É um encantamento. Posso dizer que ampliei o que “vi” da História sobre Espártaco, ao assistir ao filme de Kubrick. Convivi com Michelangelo e van Gogh através dos romances Agonia e Êxtase, mais Sede de Viver – do Irving Stone, convivência ampliada pelas superproduções homônimas de Carol Reed e Vincente Minnelli. Gracialiano Ramos preso? Ele me contou tudo em Memórias do Cárcere, que revi, também, no filme de Nelson Pereira dos Santos. Canudos? Estive lá com Euclides da Cunha em Os Sertões e o revi de outro ângulo em A Guerra do Fim do Mundo, de Vargas Llosa. Vi a origem da mais bela e triste composição que conheço – Música para o Funeral da Rainha Mary - graças ao filme sobre Henry Purcell, de Tony Palmer.

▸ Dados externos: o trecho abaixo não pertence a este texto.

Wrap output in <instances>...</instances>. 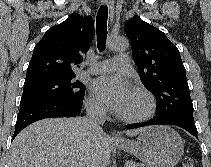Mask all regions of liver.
Instances as JSON below:
<instances>
[{
    "mask_svg": "<svg viewBox=\"0 0 211 167\" xmlns=\"http://www.w3.org/2000/svg\"><path fill=\"white\" fill-rule=\"evenodd\" d=\"M146 128L126 131L136 136ZM111 144L102 133L93 138L84 128V118H48L22 130L14 139L9 167H105Z\"/></svg>",
    "mask_w": 211,
    "mask_h": 167,
    "instance_id": "obj_1",
    "label": "liver"
}]
</instances>
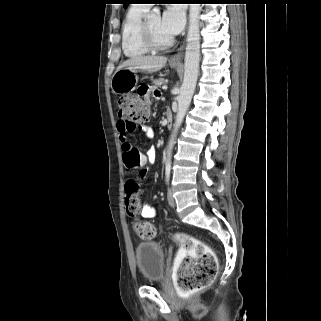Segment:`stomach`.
<instances>
[{
  "instance_id": "1",
  "label": "stomach",
  "mask_w": 321,
  "mask_h": 321,
  "mask_svg": "<svg viewBox=\"0 0 321 321\" xmlns=\"http://www.w3.org/2000/svg\"><path fill=\"white\" fill-rule=\"evenodd\" d=\"M176 67L177 63H171ZM138 83L137 70L120 69L115 72L111 80V88L115 94L125 95L135 90Z\"/></svg>"
}]
</instances>
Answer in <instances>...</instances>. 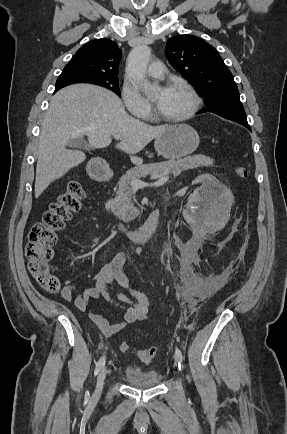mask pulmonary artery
<instances>
[{
    "mask_svg": "<svg viewBox=\"0 0 287 434\" xmlns=\"http://www.w3.org/2000/svg\"><path fill=\"white\" fill-rule=\"evenodd\" d=\"M147 73L152 78H161L164 76V67L160 61H154L149 65Z\"/></svg>",
    "mask_w": 287,
    "mask_h": 434,
    "instance_id": "e3ab8cb5",
    "label": "pulmonary artery"
}]
</instances>
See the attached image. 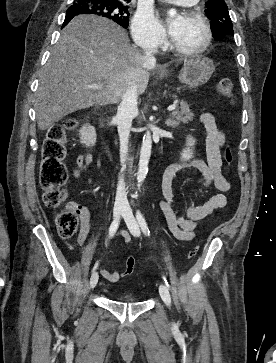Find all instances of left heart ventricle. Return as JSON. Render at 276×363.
<instances>
[{
    "mask_svg": "<svg viewBox=\"0 0 276 363\" xmlns=\"http://www.w3.org/2000/svg\"><path fill=\"white\" fill-rule=\"evenodd\" d=\"M179 19V27L173 36L175 43L184 49L200 47L205 40V31L201 22L187 16L176 17Z\"/></svg>",
    "mask_w": 276,
    "mask_h": 363,
    "instance_id": "obj_1",
    "label": "left heart ventricle"
}]
</instances>
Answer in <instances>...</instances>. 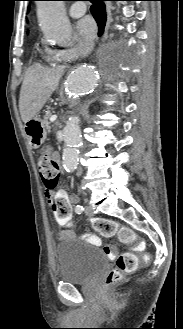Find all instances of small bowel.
I'll list each match as a JSON object with an SVG mask.
<instances>
[{"label": "small bowel", "mask_w": 183, "mask_h": 329, "mask_svg": "<svg viewBox=\"0 0 183 329\" xmlns=\"http://www.w3.org/2000/svg\"><path fill=\"white\" fill-rule=\"evenodd\" d=\"M57 194L46 190L45 195L51 205L52 218L55 219L56 227H73L74 221L72 215V203L77 201V196L71 195L70 192H61L59 188ZM68 202V203H67ZM64 233L58 231L56 239L61 240ZM96 244H100V239L92 237Z\"/></svg>", "instance_id": "1"}]
</instances>
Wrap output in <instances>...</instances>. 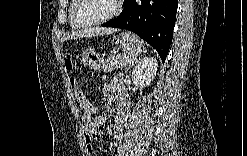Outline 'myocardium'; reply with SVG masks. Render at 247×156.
Listing matches in <instances>:
<instances>
[{
    "label": "myocardium",
    "mask_w": 247,
    "mask_h": 156,
    "mask_svg": "<svg viewBox=\"0 0 247 156\" xmlns=\"http://www.w3.org/2000/svg\"><path fill=\"white\" fill-rule=\"evenodd\" d=\"M83 2H84V0H78L76 3L75 10H74V21L78 26H80L82 28L95 27V26L101 25L103 23H106L109 20L116 17L121 11V1L120 0H114L113 10L108 15H106L102 18L96 19L94 21H83L79 16V12L81 10Z\"/></svg>",
    "instance_id": "obj_1"
}]
</instances>
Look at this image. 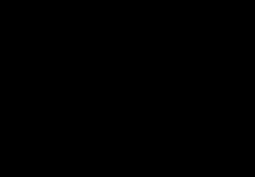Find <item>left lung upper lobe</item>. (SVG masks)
Segmentation results:
<instances>
[{
    "instance_id": "obj_1",
    "label": "left lung upper lobe",
    "mask_w": 255,
    "mask_h": 177,
    "mask_svg": "<svg viewBox=\"0 0 255 177\" xmlns=\"http://www.w3.org/2000/svg\"><path fill=\"white\" fill-rule=\"evenodd\" d=\"M152 45L159 58L161 68H164L172 51L170 42L162 37H153ZM158 85L161 107L168 113H175L181 100L180 90L173 83H169L162 73L159 75Z\"/></svg>"
}]
</instances>
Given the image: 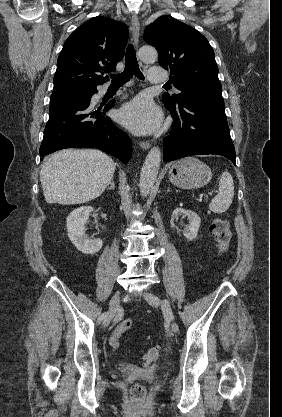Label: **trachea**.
I'll return each instance as SVG.
<instances>
[{
	"label": "trachea",
	"mask_w": 282,
	"mask_h": 417,
	"mask_svg": "<svg viewBox=\"0 0 282 417\" xmlns=\"http://www.w3.org/2000/svg\"><path fill=\"white\" fill-rule=\"evenodd\" d=\"M133 75L138 77L140 80H144V75L141 73L139 65L137 63L135 49L133 45H128L125 56V69L121 73H114L111 75L112 82L110 87H122V85L128 82L133 77ZM164 86L171 85L164 84Z\"/></svg>",
	"instance_id": "obj_1"
}]
</instances>
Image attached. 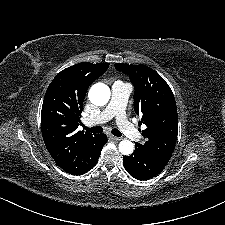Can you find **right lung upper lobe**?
<instances>
[{
	"label": "right lung upper lobe",
	"mask_w": 225,
	"mask_h": 225,
	"mask_svg": "<svg viewBox=\"0 0 225 225\" xmlns=\"http://www.w3.org/2000/svg\"><path fill=\"white\" fill-rule=\"evenodd\" d=\"M108 67L109 63H78L58 73L46 91L41 111L43 140L57 165L69 174L86 173L101 151L100 135L77 128L88 87Z\"/></svg>",
	"instance_id": "obj_1"
}]
</instances>
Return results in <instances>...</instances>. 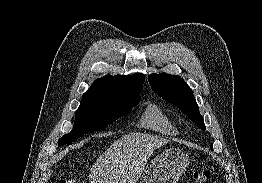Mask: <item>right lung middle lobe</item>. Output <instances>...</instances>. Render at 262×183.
Listing matches in <instances>:
<instances>
[{
	"instance_id": "obj_1",
	"label": "right lung middle lobe",
	"mask_w": 262,
	"mask_h": 183,
	"mask_svg": "<svg viewBox=\"0 0 262 183\" xmlns=\"http://www.w3.org/2000/svg\"><path fill=\"white\" fill-rule=\"evenodd\" d=\"M139 100L105 101L82 98L75 113L72 131L59 139L58 145L71 144L85 133L105 129L117 119L130 113Z\"/></svg>"
}]
</instances>
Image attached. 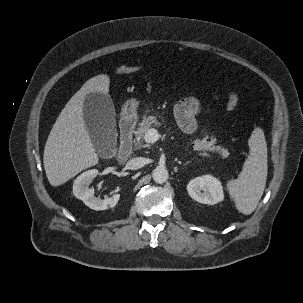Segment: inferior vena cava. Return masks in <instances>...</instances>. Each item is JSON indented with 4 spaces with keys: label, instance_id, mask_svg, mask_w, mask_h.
Returning <instances> with one entry per match:
<instances>
[{
    "label": "inferior vena cava",
    "instance_id": "602c4592",
    "mask_svg": "<svg viewBox=\"0 0 303 303\" xmlns=\"http://www.w3.org/2000/svg\"><path fill=\"white\" fill-rule=\"evenodd\" d=\"M145 164H146V159L145 158L136 157V158L130 159L126 163V168L131 169V170H137V169H140L143 166H145Z\"/></svg>",
    "mask_w": 303,
    "mask_h": 303
}]
</instances>
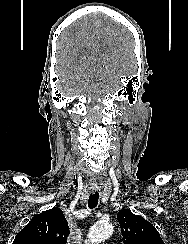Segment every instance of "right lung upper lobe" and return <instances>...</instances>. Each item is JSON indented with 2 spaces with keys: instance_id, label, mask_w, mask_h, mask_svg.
I'll return each instance as SVG.
<instances>
[{
  "instance_id": "1",
  "label": "right lung upper lobe",
  "mask_w": 188,
  "mask_h": 244,
  "mask_svg": "<svg viewBox=\"0 0 188 244\" xmlns=\"http://www.w3.org/2000/svg\"><path fill=\"white\" fill-rule=\"evenodd\" d=\"M69 235L67 220L58 207L35 215L16 235L13 244H65Z\"/></svg>"
}]
</instances>
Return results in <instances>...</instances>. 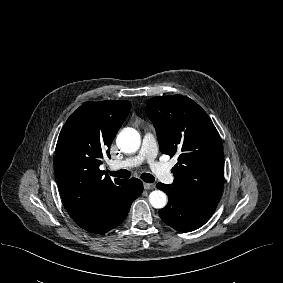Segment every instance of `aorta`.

Arte. Mesmo quando se trata de uma Guernica de Picasso, ela conta tudo. A Rendição de Breda? Lá está, pintada por Velásquez. Já viu a série de gravuras dos Desastres de la Guerra, de Goya? Já “viu”, na Ilíada e na Eneida, o que foi a Guerra de Tróia? Viu todos os êxodos contemporâneos que o Sebastião Salgado foi fotografar ao redor do mundo? Já viu a mais famosa foto de Jânio, batida por Erno Schneider, em que o presidente, de costas para nós, volta-se pra esquerda, o pé esquerdo virado pra direita? - sobre o Jânio, não se precisa saber mais nada. Realmente: a História da Arte me ensinou a Arte da História.